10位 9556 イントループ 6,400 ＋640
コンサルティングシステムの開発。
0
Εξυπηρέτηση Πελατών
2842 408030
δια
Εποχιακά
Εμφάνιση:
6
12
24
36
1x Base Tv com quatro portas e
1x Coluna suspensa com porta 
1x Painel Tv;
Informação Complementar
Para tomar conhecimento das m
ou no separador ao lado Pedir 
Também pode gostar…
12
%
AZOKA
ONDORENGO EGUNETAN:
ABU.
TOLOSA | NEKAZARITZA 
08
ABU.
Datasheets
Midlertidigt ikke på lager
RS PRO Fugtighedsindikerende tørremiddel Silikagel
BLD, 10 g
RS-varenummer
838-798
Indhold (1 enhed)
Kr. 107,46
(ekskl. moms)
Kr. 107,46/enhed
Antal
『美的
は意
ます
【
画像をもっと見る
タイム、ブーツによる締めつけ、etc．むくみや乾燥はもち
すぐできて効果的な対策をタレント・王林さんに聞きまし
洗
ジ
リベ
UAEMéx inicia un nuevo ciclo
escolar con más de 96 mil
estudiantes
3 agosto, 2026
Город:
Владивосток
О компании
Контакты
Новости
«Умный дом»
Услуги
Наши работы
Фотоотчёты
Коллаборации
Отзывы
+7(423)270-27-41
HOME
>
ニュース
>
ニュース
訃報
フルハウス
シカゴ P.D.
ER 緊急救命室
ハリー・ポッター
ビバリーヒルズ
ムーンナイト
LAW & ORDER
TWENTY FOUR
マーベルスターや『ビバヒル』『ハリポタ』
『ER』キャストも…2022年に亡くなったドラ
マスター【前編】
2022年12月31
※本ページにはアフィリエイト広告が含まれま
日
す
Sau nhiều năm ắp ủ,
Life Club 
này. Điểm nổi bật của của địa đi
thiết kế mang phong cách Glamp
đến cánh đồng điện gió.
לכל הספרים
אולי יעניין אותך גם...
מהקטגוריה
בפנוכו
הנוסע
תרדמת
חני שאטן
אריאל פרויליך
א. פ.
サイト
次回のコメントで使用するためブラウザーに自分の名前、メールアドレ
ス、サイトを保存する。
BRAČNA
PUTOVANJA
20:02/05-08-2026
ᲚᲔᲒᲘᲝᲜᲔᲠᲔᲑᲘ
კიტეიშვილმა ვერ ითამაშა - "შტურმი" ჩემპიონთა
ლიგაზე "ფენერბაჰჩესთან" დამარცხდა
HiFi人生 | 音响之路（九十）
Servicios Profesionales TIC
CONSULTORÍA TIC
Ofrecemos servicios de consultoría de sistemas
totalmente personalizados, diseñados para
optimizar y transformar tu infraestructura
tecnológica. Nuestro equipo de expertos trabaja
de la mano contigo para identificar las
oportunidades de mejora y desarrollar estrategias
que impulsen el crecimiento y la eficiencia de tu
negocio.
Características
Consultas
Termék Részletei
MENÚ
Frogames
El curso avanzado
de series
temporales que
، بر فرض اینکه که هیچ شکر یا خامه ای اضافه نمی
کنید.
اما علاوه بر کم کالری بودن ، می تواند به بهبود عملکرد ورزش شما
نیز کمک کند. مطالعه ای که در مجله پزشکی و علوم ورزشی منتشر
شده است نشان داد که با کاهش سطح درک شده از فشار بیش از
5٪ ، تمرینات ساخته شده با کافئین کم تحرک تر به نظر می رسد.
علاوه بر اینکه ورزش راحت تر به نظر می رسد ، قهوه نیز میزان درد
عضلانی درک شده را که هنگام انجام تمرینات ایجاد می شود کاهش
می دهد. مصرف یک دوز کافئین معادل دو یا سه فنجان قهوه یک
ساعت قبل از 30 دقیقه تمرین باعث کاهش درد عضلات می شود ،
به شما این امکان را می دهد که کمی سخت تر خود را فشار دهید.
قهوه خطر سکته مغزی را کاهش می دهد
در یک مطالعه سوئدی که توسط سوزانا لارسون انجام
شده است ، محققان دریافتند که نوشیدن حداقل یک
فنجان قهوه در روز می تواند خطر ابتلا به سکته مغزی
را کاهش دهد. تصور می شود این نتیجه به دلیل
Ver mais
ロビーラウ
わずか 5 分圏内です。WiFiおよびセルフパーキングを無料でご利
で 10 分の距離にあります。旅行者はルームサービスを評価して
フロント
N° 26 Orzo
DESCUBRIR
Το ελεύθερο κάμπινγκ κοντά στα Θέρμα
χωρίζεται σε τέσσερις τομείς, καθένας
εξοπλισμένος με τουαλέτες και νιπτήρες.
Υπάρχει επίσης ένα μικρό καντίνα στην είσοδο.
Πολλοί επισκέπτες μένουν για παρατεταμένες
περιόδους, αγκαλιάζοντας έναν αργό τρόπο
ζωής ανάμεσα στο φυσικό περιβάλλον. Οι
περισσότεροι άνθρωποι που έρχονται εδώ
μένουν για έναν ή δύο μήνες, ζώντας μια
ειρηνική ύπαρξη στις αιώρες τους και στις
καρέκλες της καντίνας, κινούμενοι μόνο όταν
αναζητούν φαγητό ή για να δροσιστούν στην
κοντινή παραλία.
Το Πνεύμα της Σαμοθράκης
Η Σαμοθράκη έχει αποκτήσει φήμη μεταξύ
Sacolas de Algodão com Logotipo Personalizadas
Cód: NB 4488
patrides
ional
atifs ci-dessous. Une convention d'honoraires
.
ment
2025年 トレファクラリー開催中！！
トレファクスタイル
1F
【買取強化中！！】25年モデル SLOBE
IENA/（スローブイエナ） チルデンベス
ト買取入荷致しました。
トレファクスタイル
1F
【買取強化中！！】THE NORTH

About this exercise:
Return all the lines shown above, precisely as they stand.

Task solution:
10位 9556 イントループ 6,400 ＋640
コンサルティングシステムの開発。
0
Εξυπηρέτηση Πελατών
2842 408030
δια
Εποχιακά
Εμφάνιση:
6
12
24
36
1x Base Tv com quatro portas e
1x Coluna suspensa com porta 
1x Painel Tv;
Informação Complementar
Para tomar conhecimento das m
ou no separador ao lado Pedir 
Também pode gostar…
12
%
AZOKA
ONDORENGO EGUNETAN:
ABU.
TOLOSA | NEKAZARITZA 
08
ABU.
Datasheets
Midlertidigt ikke på lager
RS PRO Fugtighedsindikerende tørremiddel Silikagel
BLD, 10 g
RS-varenummer
838-798
Indhold (1 enhed)
Kr. 107,46
(ekskl. moms)
Kr. 107,46/enhed
Antal
『美的
は意
ます
【
画像をもっと見る
タイム、ブーツによる締めつけ、etc．むくみや乾燥はもち
すぐできて効果的な対策をタレント・王林さんに聞きまし
洗
ジ
リベ
UAEMéx inicia un nuevo ciclo
escolar con más de 96 mil
estudiantes
3 agosto, 2026
Город:
Владивосток
О компании
Контакты
Новости
«Умный дом»
Услуги
Наши работы
Фотоотчёты
Коллаборации
Отзывы
+7(423)270-27-41
HOME
>
ニュース
>
ニュース
訃報
フルハウス
シカゴ P.D.
ER 緊急救命室
ハリー・ポッター
ビバリーヒルズ
ムーンナイト
LAW & ORDER
TWENTY FOUR
マーベルスターや『ビバヒル』『ハリポタ』
『ER』キャストも…2022年に亡くなったドラ
マスター【前編】
2022年12月31
※本ページにはアフィリエイト広告が含まれま
日
す
Sau nhiều năm ắp ủ,
Life Club 
này. Điểm nổi bật của của địa đi
thiết kế mang phong cách Glamp
đến cánh đồng điện gió.
לכל הספרים
אולי יעניין אותך גם...
מהקטגוריה
בפנוכו
הנוסע
תרדמת
חני שאטן
אריאל פרויליך
א. פ.
サイト
次回のコメントで使用するためブラウザーに自分の名前、メールアドレ
ス、サイトを保存する。
BRAČNA
PUTOVANJA
20:02/05-08-2026
ᲚᲔᲒᲘᲝᲜᲔᲠᲔᲑᲘ
კიტეიშვილმა ვერ ითამაშა - "შტურმი" ჩემპიონთა
ლიგაზე "ფენერბაჰჩესთან" დამარცხდა
HiFi人生 | 音响之路（九十）
Servicios Profesionales TIC
CONSULTORÍA TIC
Ofrecemos servicios de consultoría de sistemas
totalmente personalizados, diseñados para
optimizar y transformar tu infraestructura
tecnológica. Nuestro equipo de expertos trabaja
de la mano contigo para identificar las
oportunidades de mejora y desarrollar estrategias
que impulsen el crecimiento y la eficiencia de tu
negocio.
Características
Consultas
Termék Részletei
MENÚ
Frogames
El curso avanzado
de series
temporales que
، بر فرض اینکه که هیچ شکر یا خامه ای اضافه نمی
کنید.
اما علاوه بر کم کالری بودن ، می تواند به بهبود عملکرد ورزش شما
نیز کمک کند. مطالعه ای که در مجله پزشکی و علوم ورزشی منتشر
شده است نشان داد که با کاهش سطح درک شده از فشار بیش از
5٪ ، تمرینات ساخته شده با کافئین کم تحرک تر به نظر می رسد.
علاوه بر اینکه ورزش راحت تر به نظر می رسد ، قهوه نیز میزان درد
عضلانی درک شده را که هنگام انجام تمرینات ایجاد می شود کاهش
می دهد. مصرف یک دوز کافئین معادل دو یا سه فنجان قهوه یک
ساعت قبل از 30 دقیقه تمرین باعث کاهش درد عضلات می شود ،
به شما این امکان را می دهد که کمی سخت تر خود را فشار دهید.
قهوه خطر سکته مغزی را کاهش می دهد
در یک مطالعه سوئدی که توسط سوزانا لارسون انجام
شده است ، محققان دریافتند که نوشیدن حداقل یک
فنجان قهوه در روز می تواند خطر ابتلا به سکته مغزی
را کاهش دهد. تصور می شود این نتیجه به دلیل
Ver mais
ロビーラウ
わずか 5 分圏内です。WiFiおよびセルフパーキングを無料でご利
で 10 分の距離にあります。旅行者はルームサービスを評価して
フロント
N° 26 Orzo
DESCUBRIR
Το ελεύθερο κάμπινγκ κοντά στα Θέρμα
χωρίζεται σε τέσσερις τομείς, καθένας
εξοπλισμένος με τουαλέτες και νιπτήρες.
Υπάρχει επίσης ένα μικρό καντίνα στην είσοδο.
Πολλοί επισκέπτες μένουν για παρατεταμένες
περιόδους, αγκαλιάζοντας έναν αργό τρόπο
ζωής ανάμεσα στο φυσικό περιβάλλον. Οι
περισσότεροι άνθρωποι που έρχονται εδώ
μένουν για έναν ή δύο μήνες, ζώντας μια
ειρηνική ύπαρξη στις αιώρες τους και στις
καρέκλες της καντίνας, κινούμενοι μόνο όταν
αναζητούν φαγητό ή για να δροσιστούν στην
κοντινή παραλία.
Το Πνεύμα της Σαμοθράκης
Η Σαμοθράκη έχει αποκτήσει φήμη μεταξύ
Sacolas de Algodão com Logotipo Personalizadas
Cód: NB 4488
patrides
ional
atifs ci-dessous. Une convention d'honoraires
.
ment
2025年 トレファクラリー開催中！！
トレファクスタイル
1F
【買取強化中！！】25年モデル SLOBE
IENA/（スローブイエナ） チルデンベス
ト買取入荷致しました。
トレファクスタイル
1F
【買取強化中！！】THE NORTH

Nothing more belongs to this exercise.